PPP slams Imran’s plans for use of ordinances
ISLAMABAD: Criticising the government’s 100-day performance, the opposition Pakistan Peoples Party (PPP) has alleged that Prime Minister Imran Khan is talking about midterm elections and running legislative business through presidential ordinance out of despair after failing to deliver to the masses.
Speaking at a news conference at the National Press Club here on Thursday, PPP vice president and Senator Sherry Rehman, secretary general Farhatullah Babar and former Senate chairman Nayyar Bukhari expressed their surprise over the contradictory statements of the prime minister and his finance minister over the recent jump in the dollar rate which, they said, had exposed their negligence.
Ms Rehman said the government had formed a parliamentary committee to probe alleged rigging in the general elections, but the ruling party after taking another U-turn had made the committee ineffective. Quoting the recently released Fafen report on the July 25 general elections, she said that out of 78,000 Forms-45, only 373 carried signatures of polling agents, while on 4,000 forms there was no mention of the names of parties.
Party leaders express concern over issuance of JIT notices to Bilawal
Castigating the prime minister’s remarks in a recent TV interview that the government would prefer legislation through ordinances instead of seeking the opposition’s support, Ms Rehman said her party would never allow the government to carry out legislative business through presidential ordinances.
Talking about the government-opposition deadlock over the issue of chairmanship of the all-powerful Public Account Committee of parliament, she said the PPP had a clear stance that the PAC chairmanship should be given to Leader of the Opposition in the National Assembly Shahbaz Sharif.

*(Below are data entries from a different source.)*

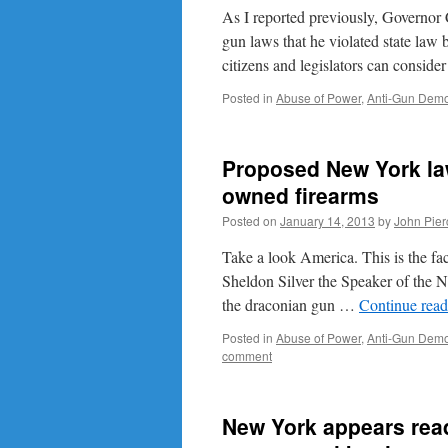
As I reported previously, Governor
gun laws that he violated state law
citizens and legislators can consid
Posted in
Abuse of Power
,
Anti-Gun Demo
Proposed New York law 
owned firearms
Posted on
January 14, 2013
by
John Pier
Take a look America. This is the face
Sheldon Silver the Speaker of the 
the draconian gun …
Continue rea
Posted in
Abuse of Power
,
Anti-Gun Demo
comment
New York appears ready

Farhatullah Babar also asked the government to give this position to the opposition leader. Talking to a group of journalists after the press conference, he said it was a right of the opposition leader to hold PAC chairmanship. However, he said the opposition leader could nominate anyone else in his place.
During the press conference, Nayyar Bukhari said the prime minister had the power to dissolve assemblies to hold midterm elections, but admission of holding midterm elections was a failure of the government.

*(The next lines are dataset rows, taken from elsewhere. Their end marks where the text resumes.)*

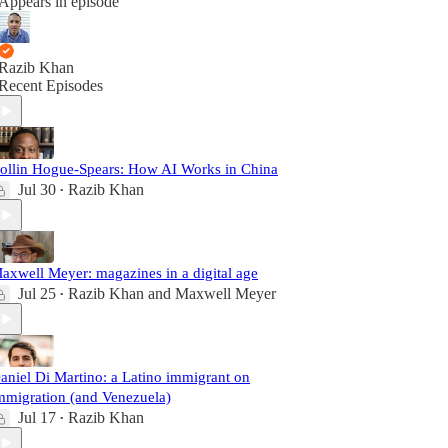
Appears in episode
Razib Khan
Recent Episodes
ollin Hogue-Spears: How AI Works in China
Jul 30
Razib Khan
•
axwell Meyer: magazines in a digital age
Jul 25
Razib Khan
and
Maxwell Meyer
•
aniel Di Martino: a Latino immigrant on
mmigration (and Venezuela)
Jul 17
Razib Khan
•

The PPP leaders said the government had so far failed to form parliamentary committees, which was a matter of concern.
They expressed concern over the issuance of notices by a joint investigation team, formed by the Supreme Court to probe the fake bank accounts case, to PPP chairperson Bilawal Bhutto-Zardari, who is not nominated in any FIR.
Senator Rehman said that after the party chief’s recent address in Gilgit-Baltistan, he had received another notice, while the previous one had been issued after his address in Sukkur.
The PPP leaders said they were not scared of accountability, but the present government believed in the politics of victimisation.
Meanwhile, Bilawal Bhutto-Zardari, while speaking at Shaheed Zulfikar Ali Bhutto Institute of Science of Technology in Islamabad, said the PPP had challenged terrorists and terrorism and faced dictators, but never taken a U-turn.